What is our role in the financial statement process as your CPA? We work with financial information provided by management, and through the performance of certain procedures, provide assurance on the financial statements. The level of assurance (compilation vs. review vs. audit opinion) we are engaged to provide dictates the extent of the procedures we are required to perform, which we will explain below.
What are compiled financial statements? Compiled financial statements involves obtaining management’s financial statements and formatting these into general-purpose financial statements, such as balance sheets and income statements. Independence is not required for this type of engagement. Compiled financial statements do not require any specific testing or analytical procedures, and no conclusion or opinion is expressed.
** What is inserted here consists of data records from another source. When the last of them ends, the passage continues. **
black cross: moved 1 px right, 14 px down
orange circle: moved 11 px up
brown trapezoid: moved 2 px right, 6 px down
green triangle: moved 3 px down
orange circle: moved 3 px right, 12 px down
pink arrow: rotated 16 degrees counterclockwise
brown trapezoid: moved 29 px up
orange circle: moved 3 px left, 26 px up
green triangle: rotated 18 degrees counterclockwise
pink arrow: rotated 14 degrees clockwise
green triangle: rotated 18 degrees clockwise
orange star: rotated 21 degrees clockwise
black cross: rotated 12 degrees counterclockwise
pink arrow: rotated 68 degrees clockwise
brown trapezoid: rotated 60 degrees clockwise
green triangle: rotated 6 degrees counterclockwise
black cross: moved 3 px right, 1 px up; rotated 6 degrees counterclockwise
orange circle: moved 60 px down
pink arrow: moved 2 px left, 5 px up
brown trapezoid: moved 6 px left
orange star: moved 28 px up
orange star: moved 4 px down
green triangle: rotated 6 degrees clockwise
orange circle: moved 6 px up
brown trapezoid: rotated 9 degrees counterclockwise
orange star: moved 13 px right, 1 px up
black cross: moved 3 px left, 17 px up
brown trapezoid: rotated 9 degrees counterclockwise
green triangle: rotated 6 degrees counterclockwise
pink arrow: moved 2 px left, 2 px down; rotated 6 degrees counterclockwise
What are reviewed financial statements? We obtain internal financial reports from management and perform procedures to ensure there are no material corrections needed. In a review engagement, we perform inquiry and analytical procedures. Analytical procedures involve comparisons of account balances from the prior year(s) to the current year or comparison of ratios to industry averages. After we complete these procedures, we offer our conclusion on whether or not we are aware of any material modifications in the financial statements. It is important to note that a review requires independence and is less involved than an audit. In other words, any third party looking at financial statements would not rely as heavily on numbers presented in a review as they would an audit.
What are audited financial statements? An audit provides an opinion that is stronger than the conclusion expressed in a review. It is the auditor’s objective to provide positive assurance that there are no material misstatements in the audited financial statements. Similar to a review, an audit requires independence, inquiry, and analytical procedures but is even more involved. For instance, an audit also requires an auditor to assess entity level and operational risk by gaining an understanding of the industry, environment, and internal control processes of an entity to develop a plan for the extent of audit procedures performed. As a result, an audit typically requires additional procedures, such as a detailed test of transactions, to mitigate the risk of a material misstatement.
Should I rely on audited financial statements to focus on fraud? Audits are not designed to uncover fraud - that is not the purpose of an audit and should not be a factor in determining whether to conduct an audit. According to Association of Certified Fraud Examiner’s Report to the Nations, auditors rarely find fraud; internal audit detects fraud 15% of the time, while external audit merely 4% of the time.